> _WHAT TO WORK ON_:
Retype only the lines from the top of the records to the line with "ダビデの王座とその王国に", including that line but none of the pictures.

== == ==

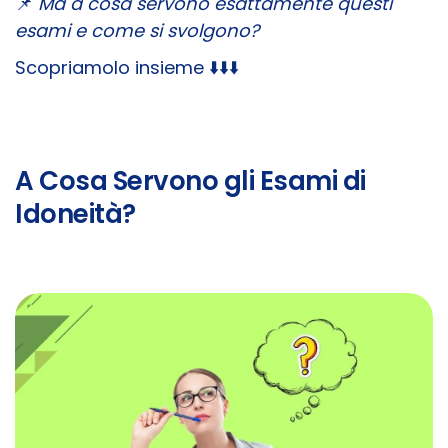
📌
Ma a cosa servono esattamente questi
esami e come si svolgono?
Scopriamolo insieme ⬇️⬇️⬇️
A Cosa Servono gli Esami di
Idoneità?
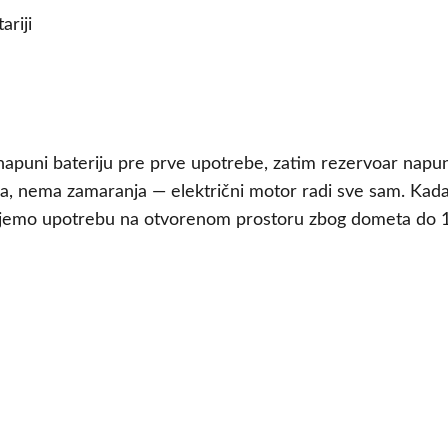
ariji
napuni bateriju pre prve upotrebe, zatim rezervoar napu
 nema zamaranja — električni motor radi sve sam. Kada bat
ujemo upotrebu na otvorenom prostoru zbog dometa do 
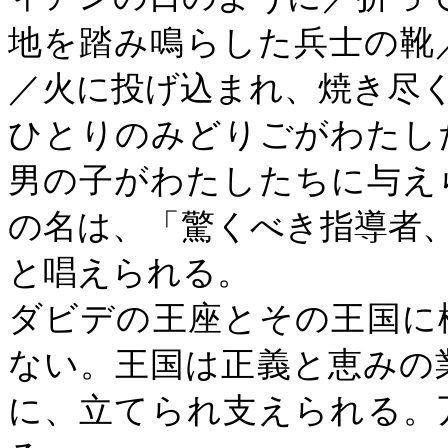
地を踏み鳴らした兵士の靴
／火に投げ込まれ、焼き尽
ひとりのみどりごがわたし
男の子がわたしたちに与え
の名は、「驚くべき指導者
と唱えられる。
ダビデの王座とその王国に
ない。王国は正義と恵みの
に、立てられ支えられる。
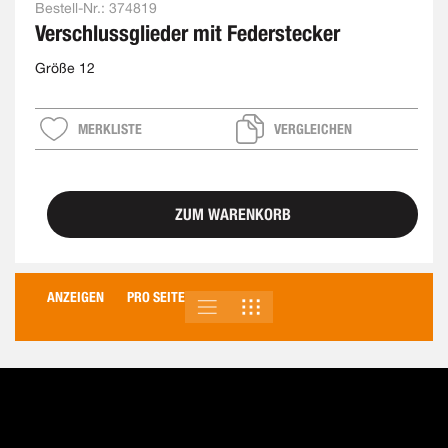
Bestell-Nr.:
374819
Verschlussglieder mit Federstecker
Größe 12
MERKLISTE
VERGLEICHEN
ZUM WARENKORB
ANZEIGEN
PRO SEITE
LISTE
RASTER
ANSICHT
ALS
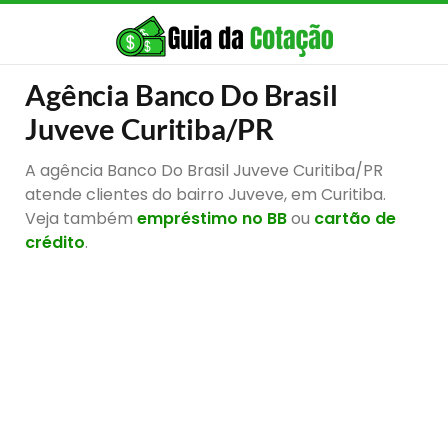
Agência Banco Do Brasil
Juveve Curitiba/PR
A agência Banco Do Brasil Juveve Curitiba/PR
atende clientes do bairro Juveve, em Curitiba.
Veja também
empréstimo no BB
ou
cartão de
crédito
.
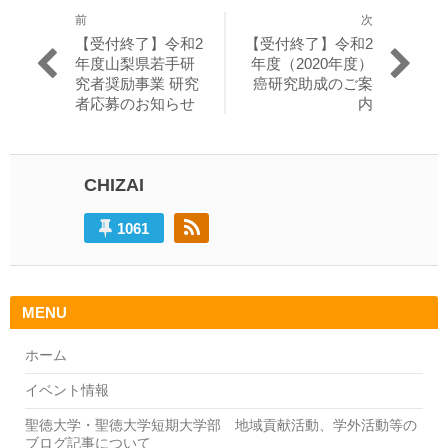
前
次
投
過
次
【受付終了】令和2
【受付終了】令和2
稿
去
の
年度山梨県若手研
年度（2020年度）
の
投
究者奨励事業 研究
癌研究助成のご案
ナ
投
稿:
者応募のお知らせ
内
ビ
稿:
ゲ
ー
CHIZAI
シ
1061
ョ
ン
MENU
ホーム
イベント情報
聖徳大学・聖徳大学短期大学部 地域貢献活動、学外活動等の
ブログ記事について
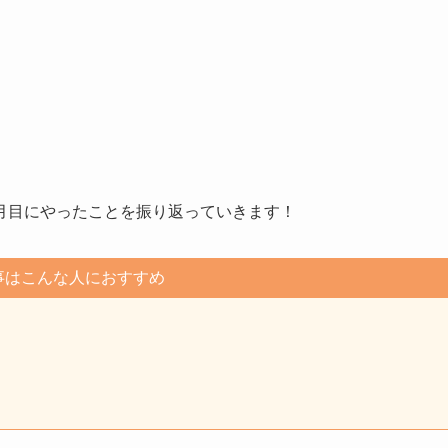
！
月目にやったことを振り返っていきます！
事はこんな人におすすめ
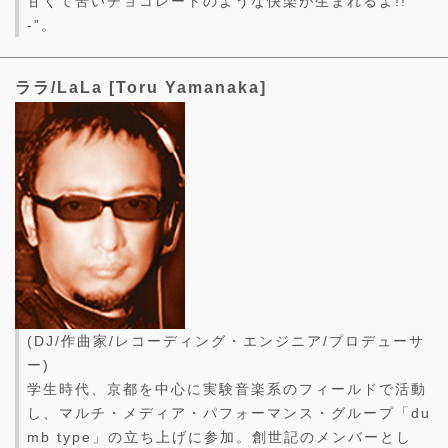
甘くて苦いチョコレートのような快楽が生まれるよ!!
-”。
ララ/LaLa [Toru Yamanaka]
(DJ/作曲家/レコーディング・エンジニア/プロデューサ
ー)
学生時代、京都を中心に実験音楽系のフィールドで活動
し、マルチ・メディア・パフォーマンス・グループ「du
mb type」の立ち上げに参加。創世記のメンバーとし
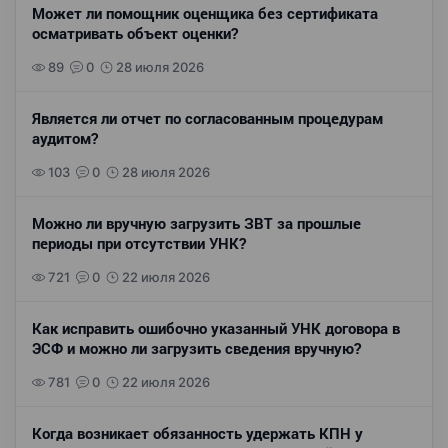
Может ли помощник оценщика без сертификата
осматривать объект оценки?
89
0
28 июля 2026
Является ли отчет по согласованным процедурам
аудитом?
103
0
28 июля 2026
Можно ли вручную загрузить ЗВТ за прошлые
периоды при отсутствии УНК?
721
0
22 июля 2026
Как исправить ошибочно указанный УНК договора в
ЭСФ и можно ли загрузить сведения вручную?
781
0
22 июля 2026
Когда возникает обязанность удержать КПН у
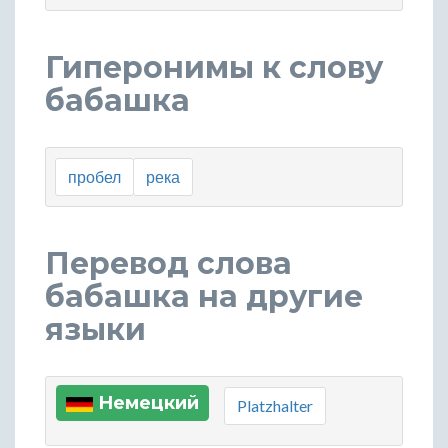
Гиперонимы к слову
бабашка
пробел
река
Перевод слова
бабашка на другие
языки
Немецкий
Platzhalter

== == ==

> _RESULT_:
📌
Ma a cosa servono esattamente questi
esami e come si svolgono?
Scopriamolo insieme ⬇️⬇️⬇️
A Cosa Servono gli Esami di
Idoneità?
ariji
napuni bateriju pre prve upotrebe, zatim rezervoar napu
 nema zamaranja — električni motor radi sve sam. Kada bat
ujemo upotrebu na otvorenom prostoru zbog dometa do 
地を踏み鳴らした兵士の靴
／火に投げ込まれ、焼き尽
ひとりのみどりごがわたし
男の子がわたしたちに与え
の名は、「驚くべき指導者
と唱えられる。
ダビデの王座とその王国に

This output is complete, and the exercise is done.